We also learn that Camellion hates CIA Executive Officer Fred DeRose because "he had heard DeRose mention to another officer that he enjoyed going to Tijuana to watch dog fights. To Camellion's way of thinking, any man (or woman) who enjoyed watching pitbulls tear at each other with their fangs was a no-good ten times over, on level with lice who beat children or battered their wives." ... The Death Merchant is also suspicious of DeRose's personality because he has long fingers; however, no further explanation is given.

Camellion actually comments at one point: "I dislike violence of any kind ..." (!!!) It doesn't appear to be a joke. Obviously, it's more than a little strange to have this coming from Camellion, who has killed thousands of people and has no compunction about killing innocent people if they happen to be in the wrong place at the wrong time and need to be "removed" so he can complete his mission without messy complications.

Even more amusing is that after someone refers to some "spic commies", Camellion considers letting the bigoted description slide by, chalking it up to "the worldwide disease of racism", but he decides he must confront the speaker, because "racism was the hallmark of a fool". However, Camellion is interrupted before he can speak out. (Of course, in every other book, Camellion himself uses similarly racist terms.)


"At the same time, [Harry Della] attempted to pull a .38 Charter Arms revolver from his right rear pocket.
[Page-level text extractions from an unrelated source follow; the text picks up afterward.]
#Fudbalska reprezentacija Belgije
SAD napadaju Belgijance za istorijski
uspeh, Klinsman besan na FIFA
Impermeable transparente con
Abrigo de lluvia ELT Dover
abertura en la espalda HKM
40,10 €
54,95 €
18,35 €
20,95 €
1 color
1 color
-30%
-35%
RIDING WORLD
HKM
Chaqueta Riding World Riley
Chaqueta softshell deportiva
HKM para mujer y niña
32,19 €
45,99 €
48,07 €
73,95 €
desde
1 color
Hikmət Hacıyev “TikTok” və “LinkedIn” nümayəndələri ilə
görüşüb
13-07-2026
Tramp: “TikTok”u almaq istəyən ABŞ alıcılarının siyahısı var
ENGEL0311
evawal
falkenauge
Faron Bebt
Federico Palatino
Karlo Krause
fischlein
He might as well have eaten a pound of navy beans and have attempted to fart his way across the Pacific."

"As far as the CIA agent was concerned, it was Graham Cracker Day and Mogatovski was the big crumb."
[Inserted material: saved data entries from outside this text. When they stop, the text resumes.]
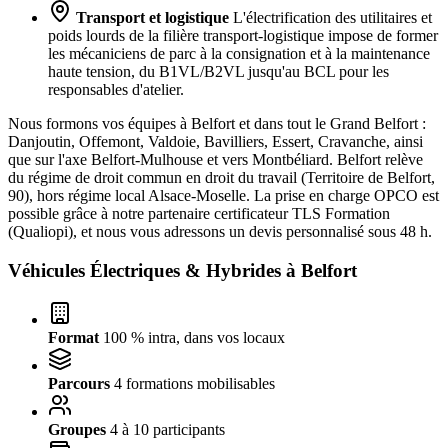
Transport et logistique
L'électrification des utilitaires et
poids lourds de la filière transport-logistique impose de former
les mécaniciens de parc à la consignation et à la maintenance
haute tension, du B1VL/B2VL jusqu'au BCL pour les
responsables d'atelier.
Nous formons vos équipes à Belfort et dans tout le Grand Belfort :
Danjoutin, Offemont, Valdoie, Bavilliers, Essert, Cravanche, ainsi
que sur l'axe Belfort-Mulhouse et vers Montbéliard. Belfort relève
du régime de droit commun en droit du travail (Territoire de Belfort,
90), hors régime local Alsace-Moselle. La prise en charge OPCO est
possible grâce à notre partenaire certificateur TLS Formation
(Qualiopi), et nous vous adressons un devis personnalisé sous 48 h.
Véhicules Électriques & Hybrides à
Belfort
Format
100 % intra, dans vos locaux
Parcours
4 formations mobilisables
Groupes
4 à 10 participants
"'Well, it won't be long now, as the man said when he caught his pecker in a buzz saw ...'"

"[Camellion's] left leg shot out and he employed a Kogan Geri top of the foot slam that landed directly where he wanted it to land - between Sergei Piriev's legs, the instep wrecking the Russian's sexual apparatus, crushing his testicles the way a power press would squeeze together two oranges."

"Surprisingly, Colonel Havilland sounded as calm as a sleeping oyster."

"Crap and cream puffs." (This faux obscenity is actually uttered three times!)